Postby pjclinch » 20 Oct 2017, 12:52pm

Tangled Metal wrote:I'm recumbent curious. What's a good starting point?


It's been said already, but for emphasis worth saying again: trying some out is the best place to start, and the more you can try the better. To a much greater extent than upwrongs 'bents aren't interchangeable, and two superficially similar machines can be very, very different in how they ride.

Be prepared for a learning curve, especially with a bike where you have balance to worry about. On my first one I could ride it after a few minutes, but it was immediately clear that Plan A of riding it 18 miles home from where I bought it over the Sidlaw hills had been highly optimistic!
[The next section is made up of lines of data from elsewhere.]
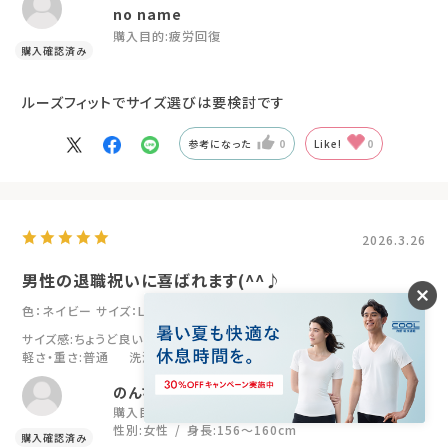
no name
購入目的:
疲労回復
ルーズフィットでサイズ選びは要検討です
参考になった
0
Like!
0
2026.3.26
男性の退職祝いに喜ばれます(^^♪
色：ネイビー
サイズ：LL
サイズ感
:ちょうど良い
伸縮性
:普通
肌ざわり
:普通
軽さ・重さ
:普通
洗濯時のシワ
:普通
のんちゃんママ
購入目的:
プレゼント
年代:
50代
性別:
女性
身長:
156～160cm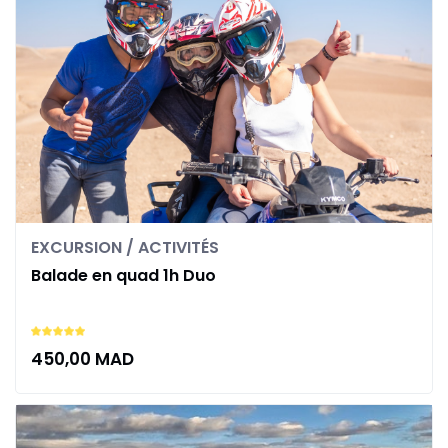
EXCURSION / ACTIVITÉS
Balade en quad 1h Duo
450,00
MAD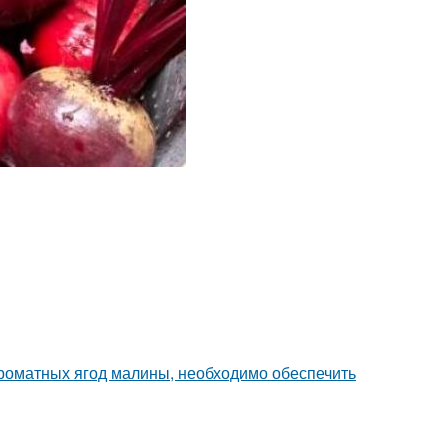
роматных ягод малины, необходимо обеспечить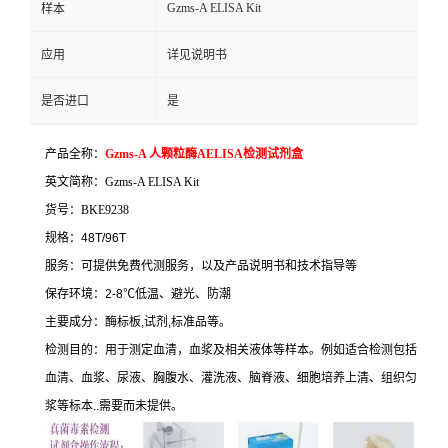
Gzms-A ELISA Kit
样本
应用
详见说明书
是否进口
是
产品全称：
Gzms-A
人颗粒酶
AELISA
检测试剂盒
英文简称：
Gzms-A ELISA Kit
货号：
BKE9238
规格：
48T/96T
服务：可提供免费代测服务，以及产品说明书和技术指导等
保存环境：
2-8
℃
低温、避光、防潮
主要成分：酶标板
,
试剂
,
标准品等。
检测目的：用于测定血清，血浆及相关液体等样本。例如适合检测包括
血清、血浆、尿液、胸腹水、灌洗液、脑脊液、细胞培养上清、组织匀
浆等标本
..
需要而未提供。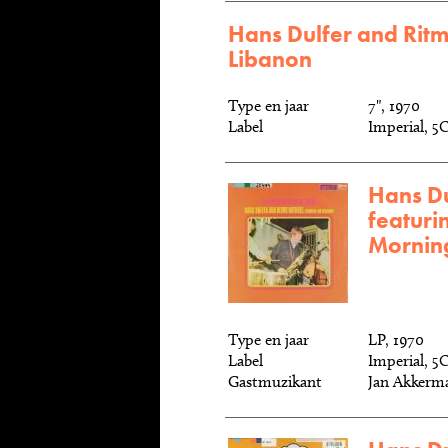
Hans Dulfer and Ritm
Libanon
Type en jaar
7", 1970
Label
Imperial, 5
Hans Du
featuri
Morning
Type en jaar
LP, 1970
Label
Imperial, 5
Gastmuzikant
Jan Akkerm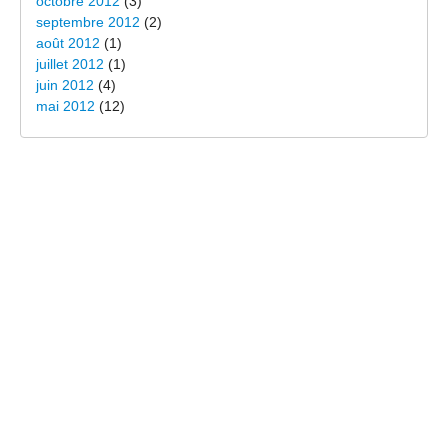
octobre 2012
(3)
septembre 2012
(2)
août 2012
(1)
juillet 2012
(1)
juin 2012
(4)
mai 2012
(12)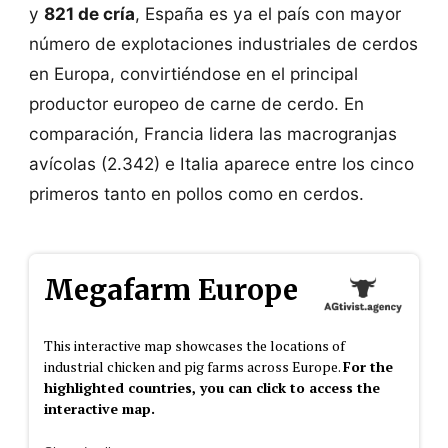
y
821 de cría
, España es ya el país con mayor
número de explotaciones industriales de cerdos
en Europa, convirtiéndose en el principal
productor europeo de carne de cerdo. En
comparación, Francia lidera las macrogranjas
avícolas (2.342) e Italia aparece entre los cinco
primeros tanto en pollos como en cerdos.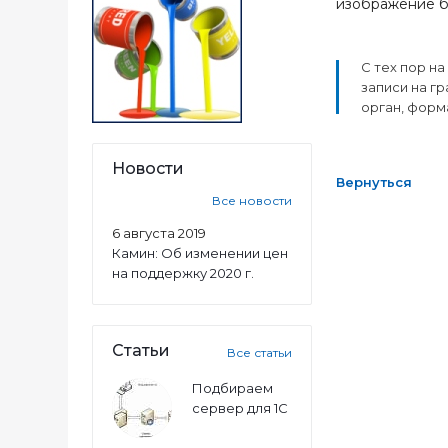
изображение бу
С тех пор н
записи на г
орган, форм
Новости
Вернуться
Все новости
6 августа 2019
Камин: Об изменении цен
на поддержку 2020 г.
Статьи
Все статьи
Подбираем
сервер для 1С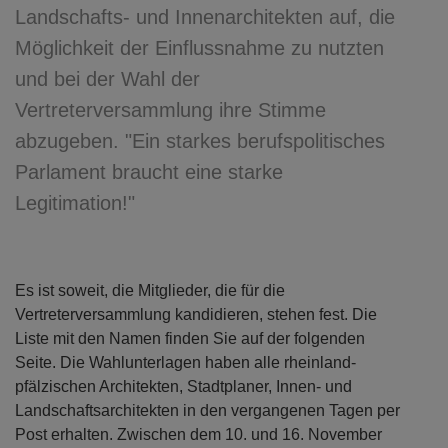
Landschafts- und Innenarchitekten auf, die
Möglichkeit der Einflussnahme zu nutzten
und bei der Wahl der
Vertreterversammlung ihre Stimme
abzugeben. "Ein starkes berufspolitisches
Parlament braucht eine starke
Legitimation!"
Es ist soweit, die Mitglieder, die für die
Vertreterversammlung kandidieren, stehen fest. Die
Liste mit den Namen finden Sie auf der folgenden
Seite. Die Wahlunterlagen haben alle rheinland-
pfälzischen Architekten, Stadtplaner, Innen- und
Landschaftsarchitekten in den vergangenen Tagen per
Post erhalten. Zwischen dem 10. und 16. November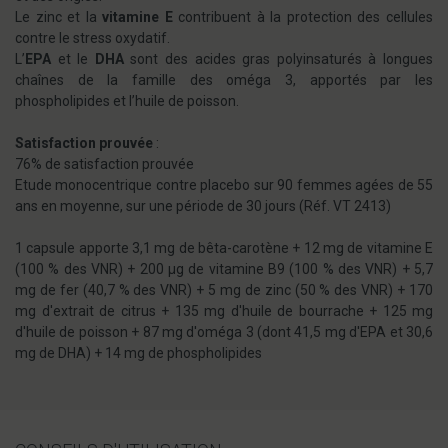
Le zinc et la
vitamine E
contribuent à la protection des cellules
contre le stress oxydatif.
L’
EPA
et le
DHA
sont des acides gras polyinsaturés à longues
chaînes de la famille des oméga 3, apportés par les
phospholipides et l’huile de poisson.
Satisfaction prouvée
:
76% de satisfaction prouvée
Etude monocentrique contre placebo sur 90 femmes agées de 55
ans en moyenne, sur une période de 30 jours (Réf. VT 2413)
1 capsule apporte 3,1 mg de bêta-carotène + 12 mg de vitamine E
(100 % des VNR) + 200 µg de vitamine B9 (100 % des VNR) + 5,7
mg de fer (40,7 % des VNR) + 5 mg de zinc (50 % des VNR) + 170
mg d'extrait de citrus + 135 mg d'huile de bourrache + 125 mg
d'huile de poisson + 87 mg d'oméga 3 (dont 41,5 mg d'EPA et 30,6
mg de DHA) + 14 mg de phospholipides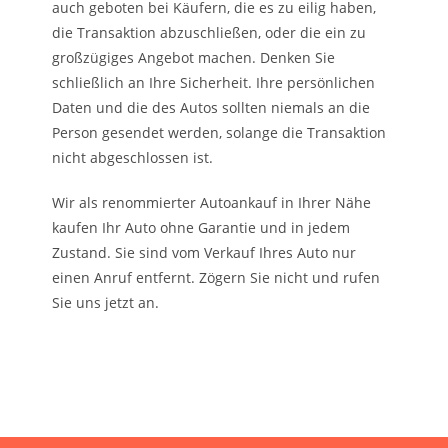
auch geboten bei Käufern, die es zu eilig haben,
die Transaktion abzuschließen, oder die ein zu
großzügiges Angebot machen. Denken Sie
schließlich an Ihre Sicherheit. Ihre persönlichen
Daten und die des Autos sollten niemals an die
Person gesendet werden, solange die Transaktion
nicht abgeschlossen ist.
Wir als renommierter Autoankauf in Ihrer Nähe
kaufen Ihr Auto ohne Garantie und in jedem
Zustand. Sie sind vom Verkauf Ihres Auto nur
einen Anruf entfernt. Zögern Sie nicht und rufen
Sie uns jetzt an.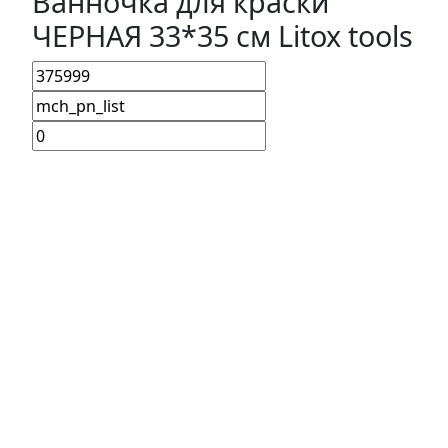
Ванночка для краски
ЧЕРНАЯ 33*35 см Litox tools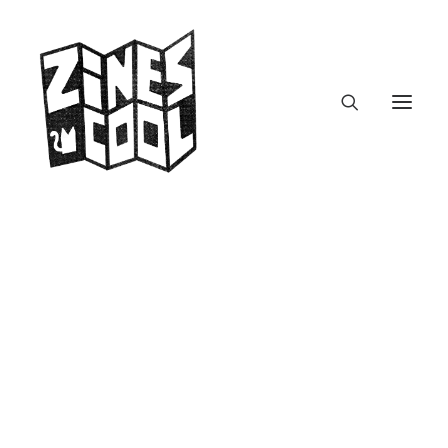
Short Summaries of
SMUT Books
zines.fm – Podcast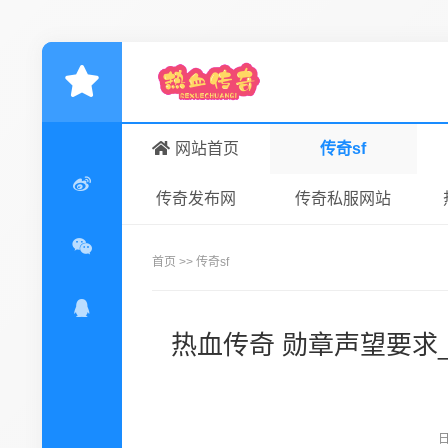
网站首页
传奇sf
传奇发布网
传奇私服网站
首页
>>
传奇sf
热血传奇 勋章声望要求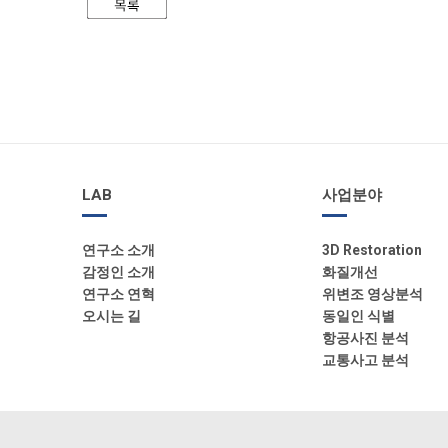
LAB
사업분야
연구소 소개
3D Restoration
감정인 소개
화질개선
연구소 연혁
위변조 영상분석
오시는 길
동일인 식별
항공사진 분석
교통사고 분석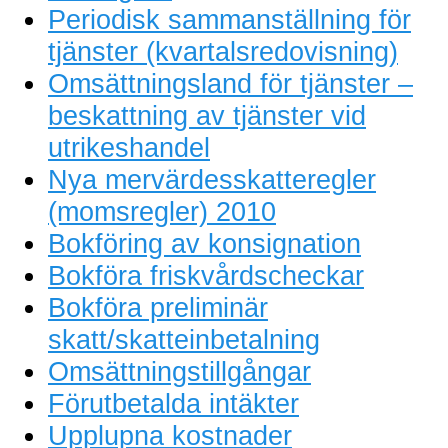
Periodisk sammanställning för
tjänster (kvartalsredovisning)
Omsättningsland för tjänster –
beskattning av tjänster vid
utrikeshandel
Nya mervärdesskatteregler
(momsregler) 2010
Bokföring av konsignation
Bokföra friskvårdscheckar
Bokföra preliminär
skatt/skatteinbetalning
Omsättningstillgångar
Förutbetalda intäkter
Upplupna kostnader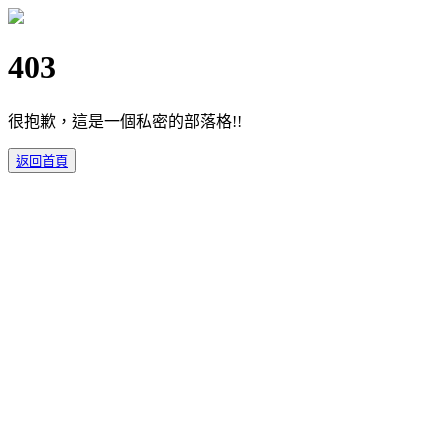
403
很抱歉，這是一個私密的部落格!!
返回首頁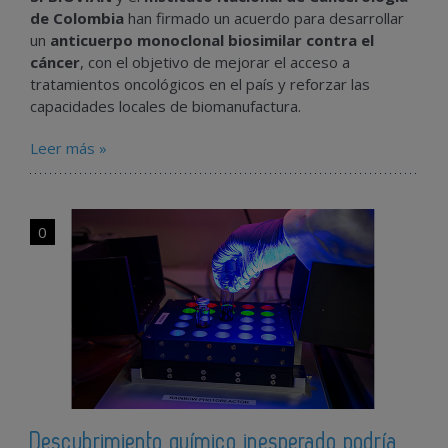
de
Colombia
han
firmado
un
acuerdo
para
desarrollar
un
anticuerpo
monoclonal
biosimilar
contra
el
cáncer
,
con
el
objetivo
de
mejorar
el
acceso
a
tratamientos
oncológicos
en
el
país
y
reforzar
las
capacidades
locales
de
biomanufactura.
Leer más »
0
Descubrimiento químico inesperado podría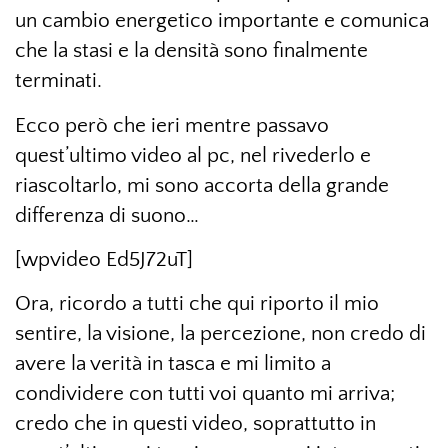
un cambio energetico importante e comunica
che la stasi e la densità sono finalmente
terminati.
Ecco però che ieri mentre passavo
quest’ultimo video al pc, nel rivederlo e
riascoltarlo, mi sono accorta della grande
differenza di suono…
[wpvideo Ed5J72uT]
Ora, ricordo a tutti che qui riporto il mio
sentire, la visione, la percezione, non credo di
avere la verità in tasca e mi limito a
condividere con tutti voi quanto mi arriva;
credo che in questi video, soprattutto in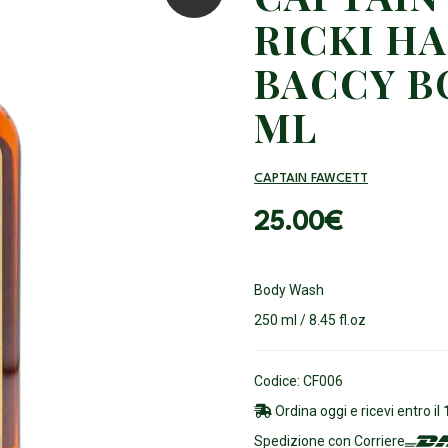
RICKI H
BACCY B
ML
CAPTAIN FAWCETT
25.00
€
Body Wash
250 ml / 8.45 fl.oz
Codice: CF006
Ordina oggi e ricevi entro il
Spedizione con Corriere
Once it was home it took about a week before I was happy in typical traffic, and about a month to be okay in anything I'd take on using my old drop-bar tourer.

One thing that's widely misunderstood is that while upwongs are categorised by function (racer, MTB, tourer etc.), so are 'bents, but most people take 'bents as a single group (or two: bikes and trikes). It's a bit like watching the Tour de France, thinking you like the look of the diamond frame bikes they use, and subsequently being a bit disappointed that your new opafiets somehow doesn't have the acceleration of Cav's racing bike... But back to the point above, two touring specific machines can ride quite differently despite superficial design similarity. I wouldn't buy one if I hadn't tried it or couldn't return it.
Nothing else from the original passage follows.